Ditto to what Monica said.  I am also not available most of August.


----------



## AlisonM (Mar 10, 2011)

I reckon I might be able to get to York too. If I can find a cheapish B&B I could probably even stay for half an hour.  Probably not possible for me much before June though.


----------



## Monica (Mar 11, 2011)

According to macast's list there's a continental market from the 9 - 12 June. I've been to that a few times, they sell some lovely food stuff.


----------



## Northerner (Mar 11, 2011)

Monica said:


> According to macast's list there's a continental market from the 9 - 12 June. I've been to that a few times, they sell some lovely food stuff.

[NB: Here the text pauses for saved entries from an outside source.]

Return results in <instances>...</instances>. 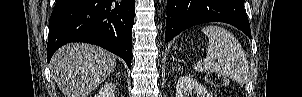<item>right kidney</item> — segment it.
<instances>
[{
    "instance_id": "ca27d5eb",
    "label": "right kidney",
    "mask_w": 302,
    "mask_h": 97,
    "mask_svg": "<svg viewBox=\"0 0 302 97\" xmlns=\"http://www.w3.org/2000/svg\"><path fill=\"white\" fill-rule=\"evenodd\" d=\"M116 86L112 83L105 84L101 87L95 97H113Z\"/></svg>"
}]
</instances>
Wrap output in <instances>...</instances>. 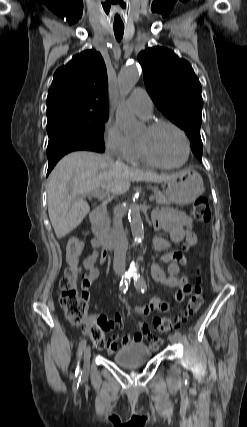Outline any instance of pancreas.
Instances as JSON below:
<instances>
[{
    "label": "pancreas",
    "instance_id": "pancreas-1",
    "mask_svg": "<svg viewBox=\"0 0 247 427\" xmlns=\"http://www.w3.org/2000/svg\"><path fill=\"white\" fill-rule=\"evenodd\" d=\"M154 197L156 199V203L159 205L170 203V200L163 193H161L158 190L154 191ZM102 223L105 226V229L108 230L109 226H110V219L106 213H104V215L102 217Z\"/></svg>",
    "mask_w": 247,
    "mask_h": 427
}]
</instances>
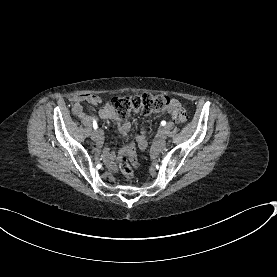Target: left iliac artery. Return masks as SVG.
I'll use <instances>...</instances> for the list:
<instances>
[{
	"label": "left iliac artery",
	"mask_w": 277,
	"mask_h": 277,
	"mask_svg": "<svg viewBox=\"0 0 277 277\" xmlns=\"http://www.w3.org/2000/svg\"><path fill=\"white\" fill-rule=\"evenodd\" d=\"M161 125H162V126H165V125H166V121H164V120L161 121Z\"/></svg>",
	"instance_id": "left-iliac-artery-1"
}]
</instances>
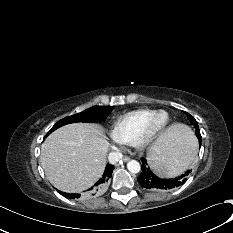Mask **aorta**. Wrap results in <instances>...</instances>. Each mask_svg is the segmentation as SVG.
Wrapping results in <instances>:
<instances>
[{
	"label": "aorta",
	"instance_id": "762f6f07",
	"mask_svg": "<svg viewBox=\"0 0 233 233\" xmlns=\"http://www.w3.org/2000/svg\"><path fill=\"white\" fill-rule=\"evenodd\" d=\"M127 169L129 172L131 173H139L140 170H141V166L139 164L138 161L136 160H130L128 163H127Z\"/></svg>",
	"mask_w": 233,
	"mask_h": 233
}]
</instances>
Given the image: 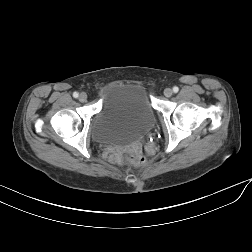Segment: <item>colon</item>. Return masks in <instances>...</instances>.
<instances>
[{
    "instance_id": "1",
    "label": "colon",
    "mask_w": 252,
    "mask_h": 252,
    "mask_svg": "<svg viewBox=\"0 0 252 252\" xmlns=\"http://www.w3.org/2000/svg\"><path fill=\"white\" fill-rule=\"evenodd\" d=\"M128 162L134 166H141L145 164L146 158L142 154L136 153L128 158Z\"/></svg>"
}]
</instances>
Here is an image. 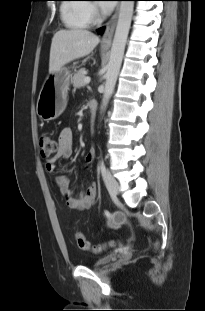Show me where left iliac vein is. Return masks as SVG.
Returning a JSON list of instances; mask_svg holds the SVG:
<instances>
[{"label":"left iliac vein","mask_w":205,"mask_h":311,"mask_svg":"<svg viewBox=\"0 0 205 311\" xmlns=\"http://www.w3.org/2000/svg\"><path fill=\"white\" fill-rule=\"evenodd\" d=\"M105 185L112 196H116L118 194V183L117 181L107 172L105 177H104Z\"/></svg>","instance_id":"4c4485c4"}]
</instances>
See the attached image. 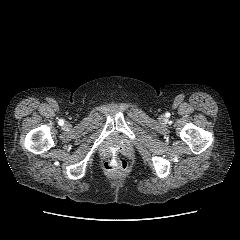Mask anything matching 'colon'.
<instances>
[{
    "instance_id": "5ec220e1",
    "label": "colon",
    "mask_w": 240,
    "mask_h": 240,
    "mask_svg": "<svg viewBox=\"0 0 240 240\" xmlns=\"http://www.w3.org/2000/svg\"><path fill=\"white\" fill-rule=\"evenodd\" d=\"M127 166V160L123 156L115 154L105 162L104 169L109 173H115L126 170Z\"/></svg>"
}]
</instances>
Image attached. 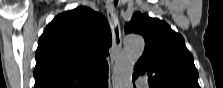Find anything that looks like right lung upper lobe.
Masks as SVG:
<instances>
[{
    "instance_id": "1",
    "label": "right lung upper lobe",
    "mask_w": 223,
    "mask_h": 88,
    "mask_svg": "<svg viewBox=\"0 0 223 88\" xmlns=\"http://www.w3.org/2000/svg\"><path fill=\"white\" fill-rule=\"evenodd\" d=\"M112 45L105 17L88 7L56 16L36 50L35 88H94L108 77L106 56Z\"/></svg>"
}]
</instances>
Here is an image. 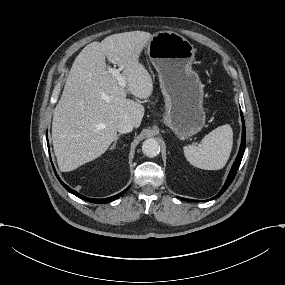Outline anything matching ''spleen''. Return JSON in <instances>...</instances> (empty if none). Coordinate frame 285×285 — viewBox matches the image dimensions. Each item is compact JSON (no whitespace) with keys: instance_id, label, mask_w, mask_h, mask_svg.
Here are the masks:
<instances>
[{"instance_id":"spleen-1","label":"spleen","mask_w":285,"mask_h":285,"mask_svg":"<svg viewBox=\"0 0 285 285\" xmlns=\"http://www.w3.org/2000/svg\"><path fill=\"white\" fill-rule=\"evenodd\" d=\"M232 129L221 125L197 144H185L184 156L190 164L204 170H219L226 164L232 148Z\"/></svg>"}]
</instances>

Unfortunately those dates clash with the Glasgow meet on June 11th  We need to get a date nailed down for this folks, I want to go to York!


----------



## macast (Mar 11, 2011)

Northerner said:


> Unfortunately those dates clash with the Glasgow meet on June 11th  We need to get a date nailed down for this folks, I want to go to York!



could someone list when other meets are on so that we can get a suitable date sorted out before everyone has things planned.  if you lot are like me your diaries get filled up really quickly

there is always something to do in York but I listed the special market dates in case you fancy one of them


----------



## Northerner (Mar 11, 2011)

Currently we have:

London - April 9th 2011
Taunton - May 14th 2011
Glasgow - June 11th
Brighton - July (date TBA)
Birmingham - September 17th

plus, the Forum's 3rd Birthday on 12th and possibly 19th November (may be a North and a South venue)

No reason why there shouldn't be more than one in a month, as often a lot of people can only make one anyway. What about the end of June/early July for York, as Brighton may be too far for many of our Northern members?


----------



## Monica (Mar 11, 2011)

That's right, I'll only attend York, so to me it makes no difference whether it's close to another meet. End of June/beginning of July is fine with me.

Am wondering if Carol would/should come with me. Well, I doubt she'll want to.


----------